- Prompt
Whatever appears in the entries must be given again exactly.

- Data supplied
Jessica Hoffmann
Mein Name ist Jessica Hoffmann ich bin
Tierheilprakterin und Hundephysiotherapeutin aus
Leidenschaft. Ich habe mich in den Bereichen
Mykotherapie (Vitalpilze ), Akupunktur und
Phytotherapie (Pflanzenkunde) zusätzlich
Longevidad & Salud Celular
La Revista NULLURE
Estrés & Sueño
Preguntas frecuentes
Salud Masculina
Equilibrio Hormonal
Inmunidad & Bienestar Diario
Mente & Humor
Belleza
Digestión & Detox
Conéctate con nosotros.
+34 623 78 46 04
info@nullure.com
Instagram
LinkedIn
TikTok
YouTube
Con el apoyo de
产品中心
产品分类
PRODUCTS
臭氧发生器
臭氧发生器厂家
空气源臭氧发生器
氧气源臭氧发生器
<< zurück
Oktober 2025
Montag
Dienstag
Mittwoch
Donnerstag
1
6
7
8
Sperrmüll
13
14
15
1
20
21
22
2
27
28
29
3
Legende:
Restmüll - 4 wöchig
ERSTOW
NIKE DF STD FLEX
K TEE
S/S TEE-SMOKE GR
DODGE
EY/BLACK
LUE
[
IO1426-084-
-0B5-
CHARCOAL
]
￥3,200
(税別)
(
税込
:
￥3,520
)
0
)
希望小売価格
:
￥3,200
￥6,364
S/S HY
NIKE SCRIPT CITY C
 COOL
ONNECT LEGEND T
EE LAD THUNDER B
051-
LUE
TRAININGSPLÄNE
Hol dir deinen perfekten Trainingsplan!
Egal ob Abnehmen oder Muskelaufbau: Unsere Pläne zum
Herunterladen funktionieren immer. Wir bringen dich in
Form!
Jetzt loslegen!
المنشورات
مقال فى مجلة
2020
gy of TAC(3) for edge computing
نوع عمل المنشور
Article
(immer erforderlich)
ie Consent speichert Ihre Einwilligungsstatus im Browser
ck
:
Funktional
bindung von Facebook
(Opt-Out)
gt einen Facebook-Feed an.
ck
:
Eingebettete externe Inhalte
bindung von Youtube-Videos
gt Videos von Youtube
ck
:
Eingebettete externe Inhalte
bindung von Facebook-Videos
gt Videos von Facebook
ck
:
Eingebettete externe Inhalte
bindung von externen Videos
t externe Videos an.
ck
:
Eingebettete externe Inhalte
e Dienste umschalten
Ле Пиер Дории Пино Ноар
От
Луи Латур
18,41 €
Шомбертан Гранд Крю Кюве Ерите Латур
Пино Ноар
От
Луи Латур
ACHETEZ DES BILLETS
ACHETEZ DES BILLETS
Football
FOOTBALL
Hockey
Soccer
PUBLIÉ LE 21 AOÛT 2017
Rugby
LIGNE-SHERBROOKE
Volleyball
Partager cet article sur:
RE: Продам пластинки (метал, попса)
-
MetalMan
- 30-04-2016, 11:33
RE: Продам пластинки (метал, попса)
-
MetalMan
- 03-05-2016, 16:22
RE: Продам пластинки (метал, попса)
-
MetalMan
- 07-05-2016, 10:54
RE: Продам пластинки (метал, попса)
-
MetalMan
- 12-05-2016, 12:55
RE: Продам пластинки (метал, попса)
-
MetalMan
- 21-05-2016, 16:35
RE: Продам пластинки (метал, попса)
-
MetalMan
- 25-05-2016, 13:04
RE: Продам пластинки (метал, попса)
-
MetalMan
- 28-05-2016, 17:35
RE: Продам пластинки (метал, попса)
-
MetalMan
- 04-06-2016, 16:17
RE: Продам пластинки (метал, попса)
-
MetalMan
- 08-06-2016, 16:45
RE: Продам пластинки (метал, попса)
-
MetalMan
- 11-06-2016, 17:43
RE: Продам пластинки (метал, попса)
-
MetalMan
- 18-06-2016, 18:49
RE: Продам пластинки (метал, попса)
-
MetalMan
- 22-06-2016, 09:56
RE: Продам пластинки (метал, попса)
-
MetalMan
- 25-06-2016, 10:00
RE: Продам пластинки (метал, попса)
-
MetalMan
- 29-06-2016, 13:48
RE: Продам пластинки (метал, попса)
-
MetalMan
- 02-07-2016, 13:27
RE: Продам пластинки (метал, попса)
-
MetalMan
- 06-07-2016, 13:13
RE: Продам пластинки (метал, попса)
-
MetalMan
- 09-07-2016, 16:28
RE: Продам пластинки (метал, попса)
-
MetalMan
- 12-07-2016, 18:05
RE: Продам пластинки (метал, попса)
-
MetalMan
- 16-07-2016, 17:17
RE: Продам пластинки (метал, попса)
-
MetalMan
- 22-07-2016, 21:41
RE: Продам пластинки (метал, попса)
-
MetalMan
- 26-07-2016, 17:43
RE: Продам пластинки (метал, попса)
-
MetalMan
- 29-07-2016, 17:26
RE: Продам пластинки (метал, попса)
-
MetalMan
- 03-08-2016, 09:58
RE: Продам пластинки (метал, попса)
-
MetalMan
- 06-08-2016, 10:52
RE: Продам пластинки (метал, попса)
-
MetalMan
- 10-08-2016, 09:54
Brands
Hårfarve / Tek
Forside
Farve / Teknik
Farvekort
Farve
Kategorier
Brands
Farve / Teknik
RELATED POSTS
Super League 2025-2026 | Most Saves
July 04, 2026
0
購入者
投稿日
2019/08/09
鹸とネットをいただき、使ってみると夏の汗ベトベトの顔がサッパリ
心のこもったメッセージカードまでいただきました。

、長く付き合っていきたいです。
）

- Task solution
Jessica Hoffmann
Mein Name ist Jessica Hoffmann ich bin
Tierheilprakterin und Hundephysiotherapeutin aus
Leidenschaft. Ich habe mich in den Bereichen
Mykotherapie (Vitalpilze ), Akupunktur und
Phytotherapie (Pflanzenkunde) zusätzlich
Longevidad & Salud Celular
La Revista NULLURE
Estrés & Sueño
Preguntas frecuentes
Salud Masculina
Equilibrio Hormonal
Inmunidad & Bienestar Diario
Mente & Humor
Belleza
Digestión & Detox
Conéctate con nosotros.
+34 623 78 46 04
info@nullure.com
Instagram
LinkedIn
TikTok
YouTube
Con el apoyo de
产品中心
产品分类
PRODUCTS
臭氧发生器
臭氧发生器厂家
空气源臭氧发生器
氧气源臭氧发生器
<< zurück
Oktober 2025
Montag
Dienstag
Mittwoch
Donnerstag
1
6
7
8
Sperrmüll
13
14
15
1
20
21
22
2
27
28
29
3
Legende:
Restmüll - 4 wöchig
ERSTOW
NIKE DF STD FLEX
K TEE
S/S TEE-SMOKE GR
DODGE
EY/BLACK
LUE
[
IO1426-084-
-0B5-
CHARCOAL
]
￥3,200
(税別)
(
税込
:
￥3,520
)
0
)
希望小売価格
:
￥3,200
￥6,364
S/S HY
NIKE SCRIPT CITY C
 COOL
ONNECT LEGEND T
EE LAD THUNDER B
051-
LUE
TRAININGSPLÄNE
Hol dir deinen perfekten Trainingsplan!
Egal ob Abnehmen oder Muskelaufbau: Unsere Pläne zum
Herunterladen funktionieren immer. Wir bringen dich in
Form!
Jetzt loslegen!
المنشورات
مقال فى مجلة
2020
gy of TAC(3) for edge computing
نوع عمل المنشور
Article
(immer erforderlich)
ie Consent speichert Ihre Einwilligungsstatus im Browser
ck
:
Funktional
bindung von Facebook
(Opt-Out)
gt einen Facebook-Feed an.
ck
:
Eingebettete externe Inhalte
bindung von Youtube-Videos
gt Videos von Youtube
ck
:
Eingebettete externe Inhalte
bindung von Facebook-Videos
gt Videos von Facebook
ck
:
Eingebettete externe Inhalte
bindung von externen Videos
t externe Videos an.
ck
:
Eingebettete externe Inhalte
e Dienste umschalten
Ле Пиер Дории Пино Ноар
От
Луи Латур
18,41 €
Шомбертан Гранд Крю Кюве Ерите Латур
Пино Ноар
От
Луи Латур
ACHETEZ DES BILLETS
ACHETEZ DES BILLETS
Football
FOOTBALL
Hockey
Soccer
PUBLIÉ LE 21 AOÛT 2017
Rugby
LIGNE-SHERBROOKE
Volleyball
Partager cet article sur:
RE: Продам пластинки (метал, попса)
-
MetalMan
- 30-04-2016, 11:33
RE: Продам пластинки (метал, попса)
-
MetalMan
- 03-05-2016, 16:22
RE: Продам пластинки (метал, попса)
-
MetalMan
- 07-05-2016, 10:54
RE: Продам пластинки (метал, попса)
-
MetalMan
- 12-05-2016, 12:55
RE: Продам пластинки (метал, попса)
-
MetalMan
- 21-05-2016, 16:35
RE: Продам пластинки (метал, попса)
-
MetalMan
- 25-05-2016, 13:04
RE: Продам пластинки (метал, попса)
-
MetalMan
- 28-05-2016, 17:35
RE: Продам пластинки (метал, попса)
-
MetalMan
- 04-06-2016, 16:17
RE: Продам пластинки (метал, попса)
-
MetalMan
- 08-06-2016, 16:45
RE: Продам пластинки (метал, попса)
-
MetalMan
- 11-06-2016, 17:43
RE: Продам пластинки (метал, попса)
-
MetalMan
- 18-06-2016, 18:49
RE: Продам пластинки (метал, попса)
-
MetalMan
- 22-06-2016, 09:56
RE: Продам пластинки (метал, попса)
-
MetalMan
- 25-06-2016, 10:00
RE: Продам пластинки (метал, попса)
-
MetalMan
- 29-06-2016, 13:48
RE: Продам пластинки (метал, попса)
-
MetalMan
- 02-07-2016, 13:27
RE: Продам пластинки (метал, попса)
-
MetalMan
- 06-07-2016, 13:13
RE: Продам пластинки (метал, попса)
-
MetalMan
- 09-07-2016, 16:28
RE: Продам пластинки (метал, попса)
-
MetalMan
- 12-07-2016, 18:05
RE: Продам пластинки (метал, попса)
-
MetalMan
- 16-07-2016, 17:17
RE: Продам пластинки (метал, попса)
-
MetalMan
- 22-07-2016, 21:41
RE: Продам пластинки (метал, попса)
-
MetalMan
- 26-07-2016, 17:43
RE: Продам пластинки (метал, попса)
-
MetalMan
- 29-07-2016, 17:26
RE: Продам пластинки (метал, попса)
-
MetalMan
- 03-08-2016, 09:58
RE: Продам пластинки (метал, попса)
-
MetalMan
- 06-08-2016, 10:52
RE: Продам пластинки (метал, попса)
-
MetalMan
- 10-08-2016, 09:54
Brands
Hårfarve / Tek
Forside
Farve / Teknik
Farvekort
Farve
Kategorier
Brands
Farve / Teknik
RELATED POSTS
Super League 2025-2026 | Most Saves
July 04, 2026
0
購入者
投稿日
2019/08/09
鹸とネットをいただき、使ってみると夏の汗ベトベトの顔がサッパリ
心のこもったメッセージカードまでいただきました。

、長く付き合っていきたいです。
）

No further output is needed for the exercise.